Post by : Saif Nasser
Winter often brings more than just cold weather. Many people feel tired, low in mood, or get sick more often during these months. One major reason is a drop in vitamin D levels. Vitamin D is mostly made when our skin is exposed to sunlight. In winter, cloudy days, short daylight hours, sunscreen, full-sleeve clothing, or darker skin reduce the body’s ability to produce enough vitamin D.
Dietician Vidhi Chawla, founder of FISICO Diet and Aesthetic Clinic, says vitamin D is essential for strong bones, healthy muscles, a robust immune system, good mood, and even skin repair. With studies suggesting that about 76 percent of Indians are deficient in vitamin D, including vitamin D-rich foods in the diet becomes important, especially in winter.
Why Vitamin D Matters
Vitamin D is more than just a nutrient for bones. Without enough vitamin D, the body cannot absorb calcium properly, which affects bone strength and muscle function. It also plays a key role in immunity, mental wellbeing, and energy levels. Adults between 19 and 70 years need around 15 micrograms of vitamin D daily, according to the US National Institutes of Health.

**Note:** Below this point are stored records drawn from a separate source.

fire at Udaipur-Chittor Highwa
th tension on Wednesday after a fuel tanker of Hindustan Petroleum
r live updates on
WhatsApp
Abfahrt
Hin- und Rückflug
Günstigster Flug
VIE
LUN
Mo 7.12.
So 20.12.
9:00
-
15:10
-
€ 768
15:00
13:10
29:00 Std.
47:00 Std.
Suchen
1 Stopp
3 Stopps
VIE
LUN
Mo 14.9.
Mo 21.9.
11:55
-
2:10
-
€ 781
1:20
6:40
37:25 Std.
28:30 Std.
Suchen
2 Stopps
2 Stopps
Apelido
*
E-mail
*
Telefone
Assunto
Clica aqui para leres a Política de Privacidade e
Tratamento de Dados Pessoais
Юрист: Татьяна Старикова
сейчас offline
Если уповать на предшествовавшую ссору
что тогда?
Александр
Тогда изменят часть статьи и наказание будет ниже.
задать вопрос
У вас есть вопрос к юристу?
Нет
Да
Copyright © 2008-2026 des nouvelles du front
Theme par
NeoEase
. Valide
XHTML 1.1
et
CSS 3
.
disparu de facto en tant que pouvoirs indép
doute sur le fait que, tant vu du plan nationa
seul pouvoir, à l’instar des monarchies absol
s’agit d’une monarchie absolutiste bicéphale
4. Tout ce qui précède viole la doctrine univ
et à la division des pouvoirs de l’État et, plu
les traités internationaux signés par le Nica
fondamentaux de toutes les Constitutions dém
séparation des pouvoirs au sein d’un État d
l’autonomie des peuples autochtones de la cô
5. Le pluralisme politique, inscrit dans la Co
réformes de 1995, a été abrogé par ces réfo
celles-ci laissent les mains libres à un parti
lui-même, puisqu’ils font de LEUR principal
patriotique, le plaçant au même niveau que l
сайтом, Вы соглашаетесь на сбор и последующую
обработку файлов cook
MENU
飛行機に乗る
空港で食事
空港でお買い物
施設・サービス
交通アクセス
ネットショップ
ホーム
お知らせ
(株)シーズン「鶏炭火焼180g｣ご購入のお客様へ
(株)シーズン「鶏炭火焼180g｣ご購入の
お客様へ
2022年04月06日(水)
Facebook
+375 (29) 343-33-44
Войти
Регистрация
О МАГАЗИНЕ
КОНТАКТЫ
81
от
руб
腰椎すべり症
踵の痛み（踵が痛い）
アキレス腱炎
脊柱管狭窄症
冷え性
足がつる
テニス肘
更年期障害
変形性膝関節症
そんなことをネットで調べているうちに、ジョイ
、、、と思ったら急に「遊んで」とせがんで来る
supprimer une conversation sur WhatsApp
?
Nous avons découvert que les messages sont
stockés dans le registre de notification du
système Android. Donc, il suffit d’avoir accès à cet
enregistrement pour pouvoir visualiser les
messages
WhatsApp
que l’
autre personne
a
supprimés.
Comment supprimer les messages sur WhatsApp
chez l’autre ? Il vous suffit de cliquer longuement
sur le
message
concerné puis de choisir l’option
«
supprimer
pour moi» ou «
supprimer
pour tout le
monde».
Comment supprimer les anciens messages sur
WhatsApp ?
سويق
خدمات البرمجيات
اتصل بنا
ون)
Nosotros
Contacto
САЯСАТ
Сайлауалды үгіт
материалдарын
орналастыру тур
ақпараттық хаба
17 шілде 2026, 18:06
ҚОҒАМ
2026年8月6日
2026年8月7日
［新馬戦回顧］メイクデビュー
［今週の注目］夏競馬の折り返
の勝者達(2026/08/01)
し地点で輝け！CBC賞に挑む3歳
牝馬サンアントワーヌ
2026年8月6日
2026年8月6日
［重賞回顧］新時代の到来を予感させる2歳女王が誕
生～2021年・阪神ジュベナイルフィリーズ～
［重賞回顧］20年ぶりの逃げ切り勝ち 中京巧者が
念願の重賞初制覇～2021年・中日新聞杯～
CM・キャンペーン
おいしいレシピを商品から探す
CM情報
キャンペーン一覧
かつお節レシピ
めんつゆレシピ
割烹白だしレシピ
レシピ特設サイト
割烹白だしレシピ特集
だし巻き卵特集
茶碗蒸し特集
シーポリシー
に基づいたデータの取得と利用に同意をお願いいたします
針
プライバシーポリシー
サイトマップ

9 Vitamin D-Rich Foods to Include in Winter
1. Fatty Fish
Salmon, sardines, mackerel, oysters, and shrimp are excellent sources of vitamin D. Fish-based vitamin D is easier for the body to absorb than plant-based sources. Wild salmon contains more vitamin D than farmed varieties. Eating fatty fish 2–3 times a week is ideal.
2. Egg Yolk
Egg yolks contain vitamin D along with healthy fats. One yolk provides about 5 percent of the daily requirement. Eggs are a simple alternative for those who do not eat fish.
3. Mushrooms
Mushrooms naturally make vitamin D when exposed to sunlight. Wild mushrooms contain higher levels, but even commercial mushrooms contribute. Add them to soups, salads, or stir-fries.
4. Cod Liver Oil
Cod liver oil is rich in vitamin D and omega-3 fatty acids. It supports bone health and can help prevent conditions like rickets. It is useful for people who dislike fish or eggs.
5. Yoghurt or Curd
Fortified yoghurts contain vitamin D and also support gut health. Check labels to ensure the product is enriched with vitamin D.
6. Cheese
Cheese, such as cheddar or Swiss, provides small amounts of vitamin D. Include it in moderation as part of a balanced diet.
7. Fortified Plant-Based Milk
Soy, almond, coconut, and oat milk are often fortified with vitamin D. These are excellent options for vegans or those who are lactose-intolerant.
8. Paneer (Indian Cottage Cheese)
Paneer contains modest amounts of vitamin D. It can be added to curries, salads, or grilled dishes, making it easy to include in vegetarian diets.
9. Fortified Orange Juice
Fortified juices provide vitamin D along with vitamin C, which helps support immunity during the cold months.
Vitamin D is crucial for overall health, especially in winter when sunlight exposure is limited. Adding these nine foods to your daily diet can help maintain strong bones, improve immunity, boost energy levels, and support mood. Regular intake ensures you stay healthier, more energetic, and better protected against winter illnesses.